Here are three hypothetical use cases that offer a glimpse of what could be possible with AI agents in the future:
—Loan underwriting. An AI agent system—which comprises multiple specialized agents—could handle a wide range of credit risk scenarios. In the past, this has typically been a time-consuming and highly collaborative process that involves compiling, analyzing, and reviewing various pieces of information related to the borrower, loan type, and other variables.
—Code documentation and modernization. Legacy software applications and systems at large enterprises often pose security risks and can slow the pace of business innovation. AI agents could help streamline the process of modernizing these systems. For example, a company could deploy one specialized agent as a legacy software expert to analyze old code, while another—a quality assurance agent—could critique the documentation and iteratively refine the AI’s output to ensure accuracy and adherence to organizational standards.
—Online-marketing campaigns. Designing, launching, and running an online-marketing campaign can be a complex, multilayered process involving many different people. A single AI agent system could develop, test, and iterate campaign ideas based on input from a company’s marketing professionals. Then, a digital-marketing agent could gather insights to craft strategies and copy while design agents could build tailored content.
What steps can organizations take to implement AI agents?
Leaders can focus on three important areas:
— Closely review any tech proposal that has a long timeline and requires many people. This
means reviewing all large proposals to determine how gen AI could reduce costs and shorten timelines. Leaders should be particularly skeptical of proposals that purport to incorporate gen AI capabilities, which may be limited or ancillary in terms of the value potential.

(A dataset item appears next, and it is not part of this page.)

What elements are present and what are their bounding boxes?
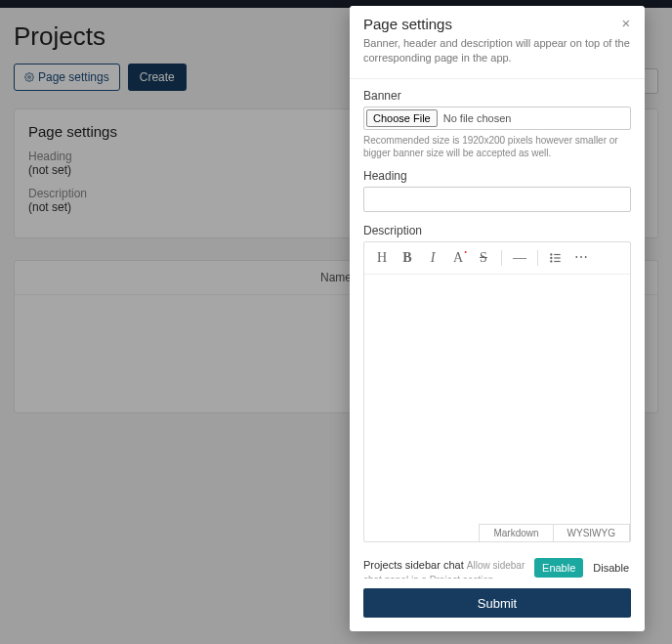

—Focus on the biggest problems. Small-scale initiatives generally lead to small-scale outcomes. So companies would do well to identify the largest and most complex tech problems—the ones that are very expensive, with multiyear timelines, and are responsible for serious technical debt—and focus their use of gen AI on solving them.
—Get ahead of the talent, technology, and operating-model implications. As the multiagent approach scales, leaders will need to understand and plan for the business implications. These include rethinking their talent strategy and reskilling programs, adapting their operating models accordingly, and reevaluating their operating and capital expenditures.
The evolution of AI agents is only just beginning, with many learnings and discoveries still to come. Much of the work in the field of AI agents is moving out of the lab to full scale. AI agents offer new capabilities to help reimagine the ways that people work across organizations of all industries and sizes.